The Recipes I Never Touch


I wrote this piece in 2006 while working on memoir pieces revolving around food. It bears posting again.

There are certain things that are sacred. You don’t want to mess with them. As my dad often said, “It may doodledash it.”  Above, Mom challenged herself and made a delicious entry for the Christmas Eve Japanese dinner.

 I love to do all types of cooking. I enjoy preparing comfort food for dinner, baking cookies to take to church for coffee hour, mixing up bread using the bread machine, and trying my hand at breakfast dishes.  I love to try new recipes, dust the flour off old ones, and collect them from the newspaper, the Food Network, Pinterest, and friends.  There are certain recipes I never touch. These are the ones that Mom perfected in her kitchen during my childhood. I have never mastered homemade bread. I have never really even tried. It always looked hard and seemed to take hours. Mom did it so well, so it was easy to rationalize it by saying,” I’ll just enjoy Mom’s.” Pie crusts fell in the same category. I tried, but the crust always fell apart, it tasted tough, or I just threw it away. I buy them made or use the mix in a box. Again, Mom made it look so easy and I never took on the challenge. ( above....Mom when we went out to lunch. That is quite a background behind her!)

 When it came to Christmas treat preparation Mom had a repertoire that I have kept sacred.  Each year the Mirro box came upstairs. It held the silver and copper cookie press that produced Spritz cookies. I remember that rich, yellow dough mimicked one of those Play Dough factories as it oozed out of the press, taking a star shape and making all kinds of figures. The little cookbook with the illustrations of the little green trees, the multicolored bars, and snowflake cookies always intrigued me. Mom didn’t mess much with the fancy cookies. She just slipped on the star and made the letters in our names and other figures. I found a Mirro press at an antique shop once. I thought I could manage the process of Spritz. I was failure. I sold it at a yard sale. Now I have a new Pampered Chef cookie press thanks to my sister Carol and the party she did at my house. It works great. I still don’t think it will ever match the original that comes up from the basement once a year.

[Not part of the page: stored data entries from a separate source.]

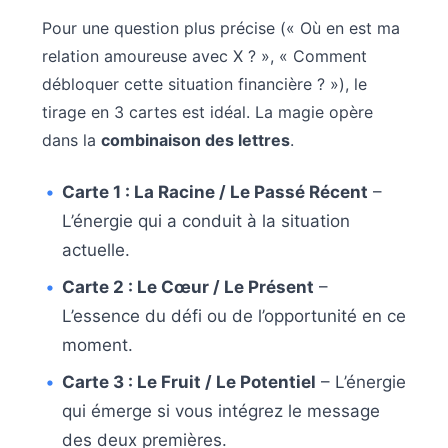
Pour une question plus précise (« Où en est ma
relation amoureuse avec X ? », « Comment
débloquer cette situation financière ? »), le
tirage en 3 cartes est idéal. La magie opère
dans la
combinaison des lettres
.
Carte 1 : La Racine / Le Passé Récent
–
L’énergie qui a conduit à la situation
actuelle.
Carte 2 : Le Cœur / Le Présent
–
L’essence du défi ou de l’opportunité en ce
moment.
Carte 3 : Le Fruit / Le Potentiel
– L’énergie
qui émerge si vous intégrez le message
des deux premières.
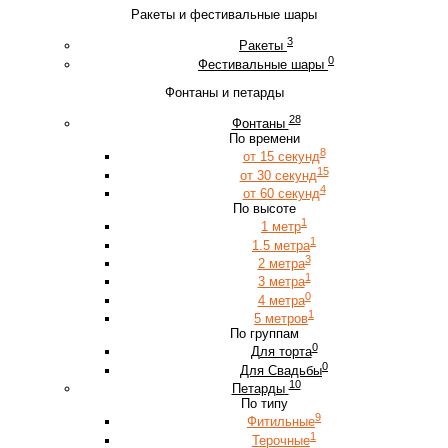
Ракеты и фестивальные шары
3
Ракеты
0
Фестивальные шары
Фонтаны и петарды
28
Фонтаны
По времени
8
от 15 секунд
15
от 30 секунд
4
от 60 секунд
По высоте
1
1 метр
1
1.5 метра
3
2 метра
1
3 метра
0
4 метра
1
5 метров
По группам
0
Для торта
0
Для Свадьбы
10
Петарды
По типу
9
Фитильные
1
Терочные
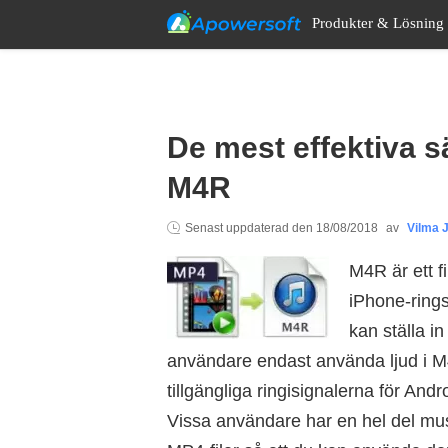
Produkter & Lösning
De mest effektiva sä
M4R
Senast uppdaterad den
18/08/2018
av
Vilma J
M4R är ett f
iPhone-rings
kan ställa in
användare endast använda ljud i M
tillgängliga ringisignalerna för Andr
Vissa användare har en hel del musi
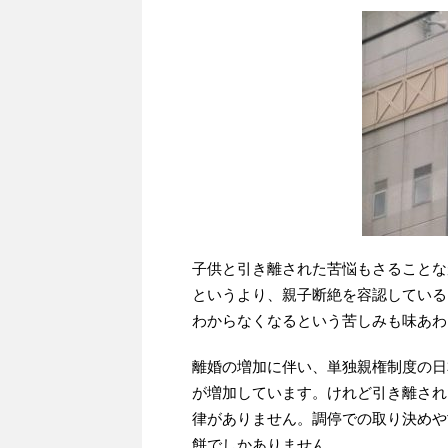
子供と引き離された苦悩もさることな
というより、親子断絶を容認している
わからなくなるという苦しみも味あわ
離婚の増加に伴い、単独親権制度の日
が増加しています。けれど引き離され
律がありません。調停での取り決めや
餅でしかありません。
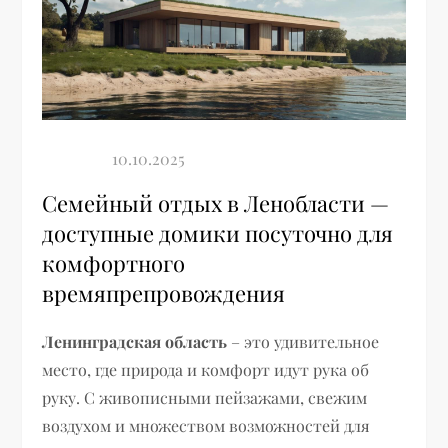
Семейный отдых в Ленобласти —
доступные домики посуточно для
комфортного
времяпрепровождения
Ленинградская область
– это удивительное
место, где природа и комфорт идут рука об
руку. С живописными пейзажами, свежим
воздухом и множеством возможностей для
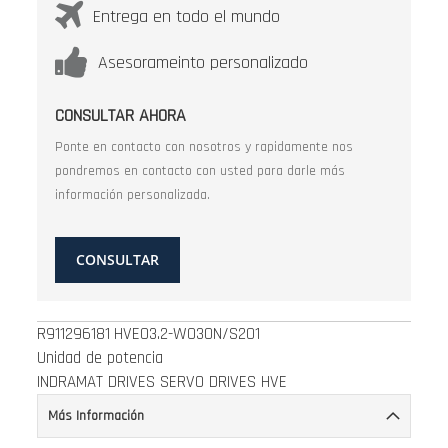
Entrega en todo el mundo
Asesorameinto personalizado
CONSULTAR AHORA
Ponte en contacto con nosotros y rapidamente nos
pondremos en contacto con usted para darle más
información personalizada.
CONSULTAR
R911296181
HVE03.2-W030N/S201
Unidad de potencia
INDRAMAT DRIVES SERVO DRIVES HVE
Más Información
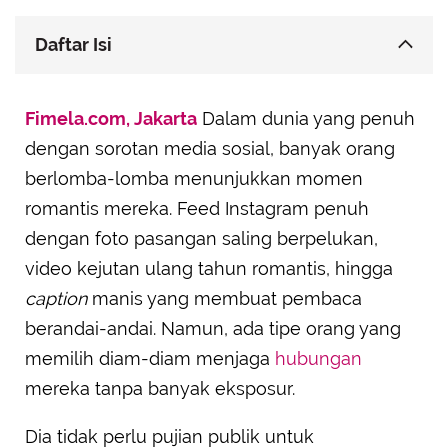
Daftar Isi
Kemesraan yang Terlihat Lewat Tindakan
Fimela.com, Jakarta
Sederhana
Dalam dunia yang penuh
dengan sorotan media sosial, banyak orang
Tidak Merasa Butuh Validasi Publik
berlomba-lomba menunjukkan momen
Lebih Suka Intimasi daripada Sensasi
romantis mereka. Feed Instagram penuh
Dia Memilih Kesederhanaan dalam Hubungan
dengan foto pasangan saling berpelukan,
Komitmen Dia Tampak dari Konsistensi
video kejutan ulang tahun romantis, hingga
Dia Selalu Memprioritaskan Pasangan
caption
manis yang membuat pembaca
Percaya bahwa Hubungan Bukan untuk Ditonton
berandai-andai. Namun, ada tipe orang yang
memilih diam-diam menjaga
hubungan
mereka tanpa banyak eksposur.
Dia tidak perlu pujian publik untuk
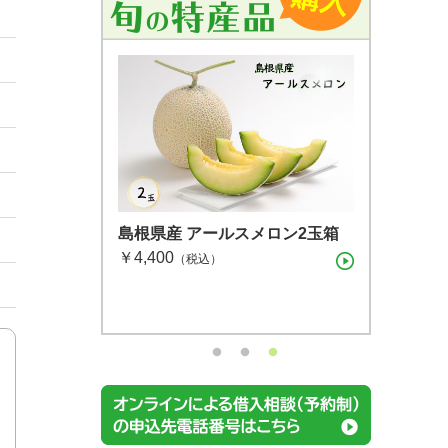
島根県産 シャインマスカット １
島根県産 アールスメロン2玉箱
島根県産神紅（シンク）・シャ
房（600g）（7月下旬〜8月上
￥4,400
インマスカットセット 各１房
（税込）
旬）
（税込）
（税込）
お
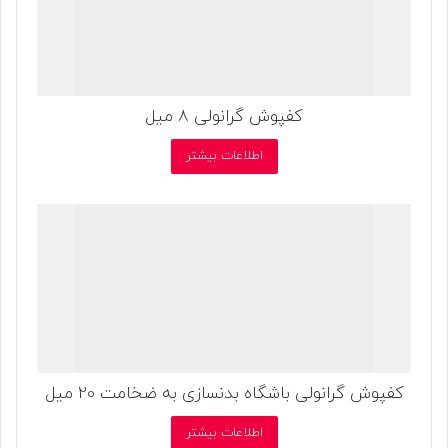
کفپوش گرانولی 8 میل
اطلاعات بیشتر
کفپوش گرانولی باشگاه بدنسازی به ضخامت 20 میل
اطلاعات بیشتر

One year Mom got a new recipe from her friend Evelyn. It was the incredible bar cookie made of seven ingredients-thus the name 7-Layer Cookies. When this cookie was going to be prepared, it was like the Tom and Jerry Day. Ingredients like Eagle Condensed Milk and Nestlé’s butterscotch chips showed up in the grocery bag. When the cookies were complete they were a rich, delicious masterpiece. Mom would cut them in to small bars and put them in a Tupperware holder to keep them fresh. This treat always went on trays that were given away to friends when they stopped by on Christmas. Her friend Evelyn just died and I know Mom is glad she still has her handwritten recipe in the box.

 I have never made Mom’s Popcorn Balls or fruitcake. I did attempt Nuts and Bolts one year to give as gifts, but it didn’t seem right. I think it was not having the big silver roasting pan that filled the oven with the Chex cereal, pretzel, Cheez-It mixture.

 There is comfort in traditions that remain the same. I know there will be a big Tupperware bowl full of Spritz when I go home this year. There will be popcorn balls in a big bag on the bed in Mom’s room. There will be Seven Layer Cookies in the narrow rectangular Tupperware. The Nuts and Bolts will either be in the glass jar on the table by the tree or in a decorative tin under the table.  The fruitcake and pumpkin bread will be wrapped in shiny foil and line a shelf in the refrigerator.  Mom’s handwritten labels will be clear on each loaf in blue Sharpie pen.

 Certain things remain sacred. That is fine with me.